Behindertentestament und Betreuung
Was muss man beachten, wenn das behinderte Kind 18 wird?
Wird das Kind 18 Jahre alt, verlieren Eltern ihr Sorgerecht. Das gilt auch, wenn dieses eine schwerwiegende Behinderung hat und nicht für sich selbst sorgen kann. Entsprechend wichtig ist, sich rechtzeitig zu kümmern.
Von Viola Volland
Der 18. Geburtstag des eigenen Kindes – für Eltern eines Kindes mit Behinderung sei das ein Riesenthema, so die Vorsitzende des Fördervereins Funk e.V., Margot Kuon, der sich für neurologisch erkrankte junge Menschen sowie deren Familien engagiert. Aus ihrer Elternarbeit weiß sie, wie belastend diese Zeit von vielen empfunden wird. Vieles habe sich in den Jahren zuvor eingespielt – und dann „kommt es noch mal richtig dicke“, weil so viele Probleme gelöst werden müssen. Von der ärztlichen Versorgung, weil das Kinderkrankenhaus nicht mehr zuständig ist, bis zum Wohnplatz.
Besonders stark nachgefragt seien bei Funk e.V. die Veranstaltungen zu den Themen rechtliche Betreuung und Behindertentestament. Die rechtliche Betreuung ist notwendig, wenn das Kind aufgrund seiner Behinderung seine Angelegenheiten nicht selbst regeln kann, obwohl es das mit dem 18. Geburtstag eigentlich selbst regeln sollte. Eltern verlieren mit der Volljährigkeit ihr Sorgerecht. Entsprechend wichtig ist es, sich frühzeitig zu kümmern. Mütter und Väter können nämlich rechtliche Betreuer ihres Kindes werden. Alternativ kann diese Aufgabe aber auch ein anderer Angehöriger übernehmen oder ein Berufsbetreuer. Achtung: Eltern müssen die rechtliche Betreuung selbst beim Betreuungsgericht beantragen. Ein formloser Antrag reicht aus. Dass sie in der Frage selbst aktiv werden müssten, wüssten viele Eltern gar nicht, berichtet Kuon.

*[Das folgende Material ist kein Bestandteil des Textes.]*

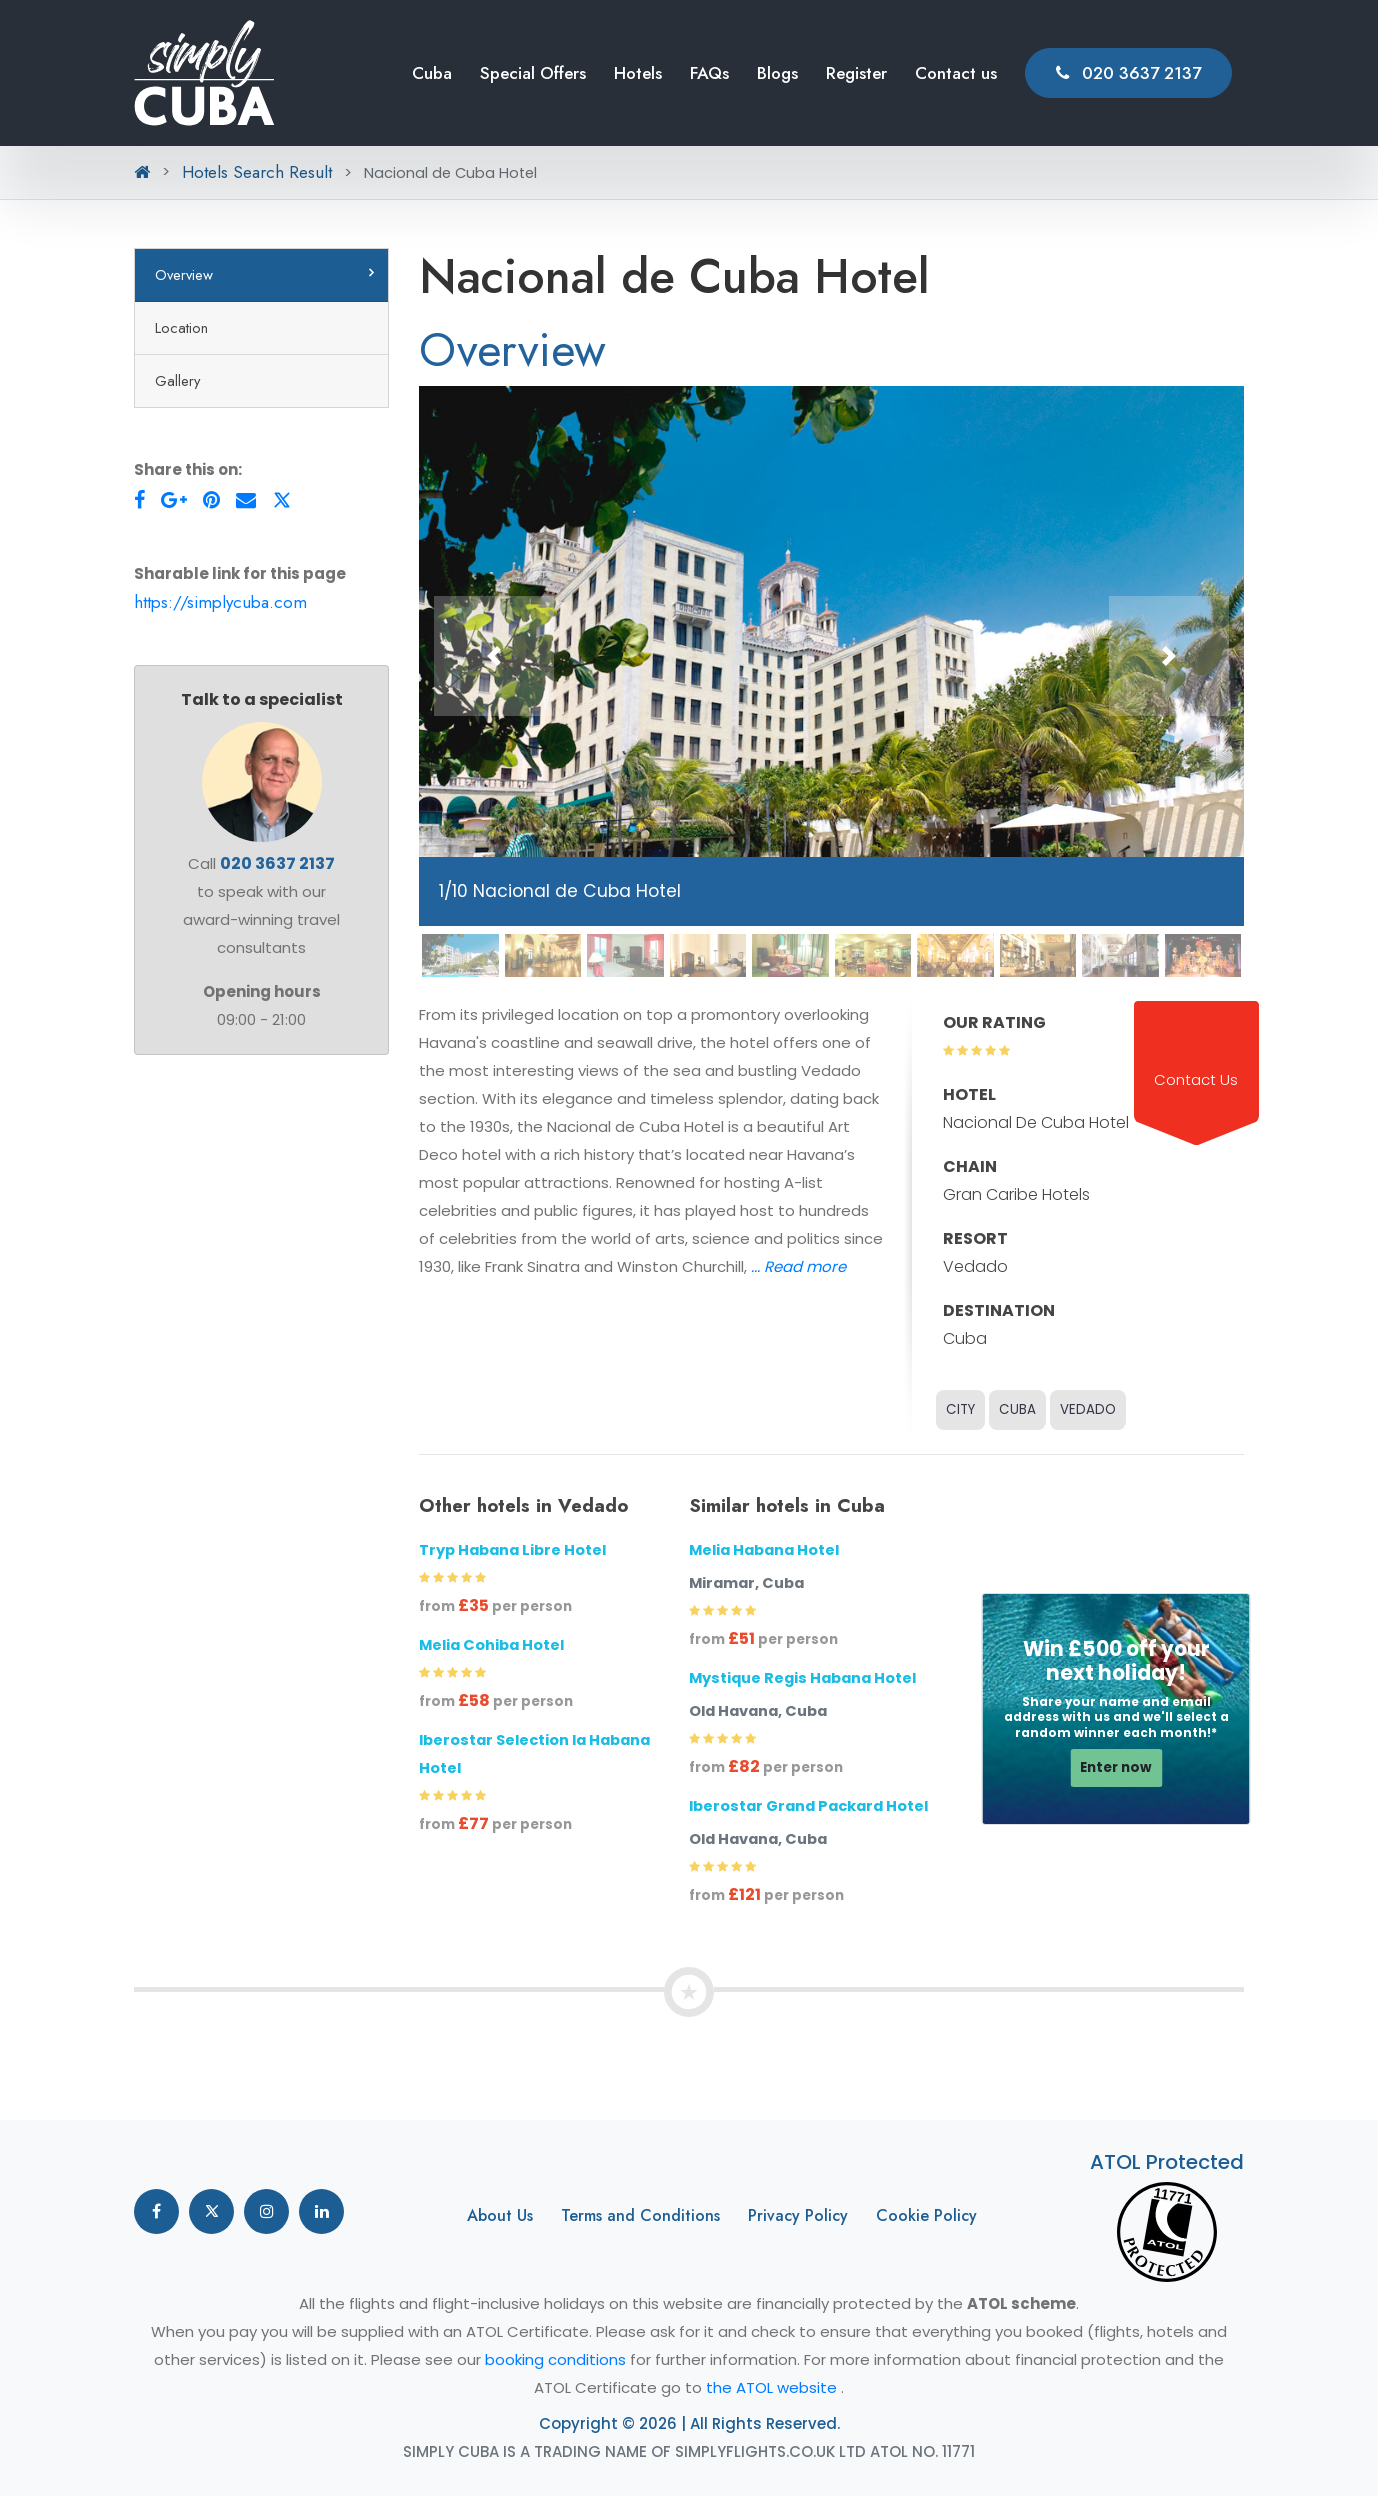 The height and width of the screenshot is (2496, 1378). I want to click on [Facebook], so click(139, 500).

Eltern dürfen auch als Betreuer nicht alles entscheiden
Der Betreuungsrichter entscheidet darüber, ob die Notwendigkeit einer Betreuung besteht und welche Aufgabenbereiche die Betreuung umfasst. So dürfen Eltern beispielsweise als Betreuer das Konto verwalten und die Grundsicherung beantragen, aber sie dürfen beispielsweise nicht entscheiden, dass ihr Kind sterilisiert wird. Auch eine Hochzeit können sie als Betreuer nicht verhindern, darauf weist die Caritas hin.
Ist das Kind relativ fit, kann alternativ zur Betreuung aber auch eine Vorsorgevollmacht infrage kommen. „Das muss man abwägen“, sagt Kuon. Manche schreckten vor der Betreuung zum Beispiel zurück, weil man gegenüber dem Betreuungsgericht regelmäßig Rechenschaft ablegen muss für die eigene Tätigkeit. Entscheide man sich für die Vollmacht-Variante, dürfe das Kind geschäftlich tätig sein. Das birgt natürlich je nach Menschentyp entsprechende Risiken.
Die Eltern sind „damit nicht allein“
Alle Eltern sollten sich Gedanken um das Thema Erbe machen, aber für Eltern mit Behinderung gilt das noch mal mehr. Sie sollten frühzeitig ein sogenanntes Behindertentestament aufsetzen. Damit können sie verhindern, dass nach ihrem Tod die die Eingliederungshilfe und Sozialhilfeleistungen für das Kind vom vererbten Vermögen bezahlt wird. Träger der Behindertenhilfe wie die Lebenshilfe weisen darauf hin, dass das Behindertentestament den Vorteil hat, dass der Erbe mit Behinderung über dem Sozialhilfeniveau versorgt werden kann, aber das Familienvermögen erhalten bleibt. Dies wird erreicht, indem die Eltern das Kind mit Behinderung als Vorerben bestimmen und als Nacherben zum Beispiel die eigenen nicht behinderten Kinder oder eine Stiftung. Die Eltern müssen zudem einen Testamentsvollstrecker bestimmen (am besten auch einen Ersatz, falls dieser ausfällt). Der Testamentsvollstrecker verwaltet die Erträge aus dem Erbteil und kann diese für das Kind mit Behinderung einsetzen.
Margot Kuon appelliert an Eltern, die sich überfordert fühlen mit diesen Themen, sich Hilfe bei Selbsthilfeorganisationen und Fördervereinen zu holen. Nicht jeder müsse das Rad neu erfinden. „Man ist damit nicht allein“, sagt die Vorsitzende von Funk.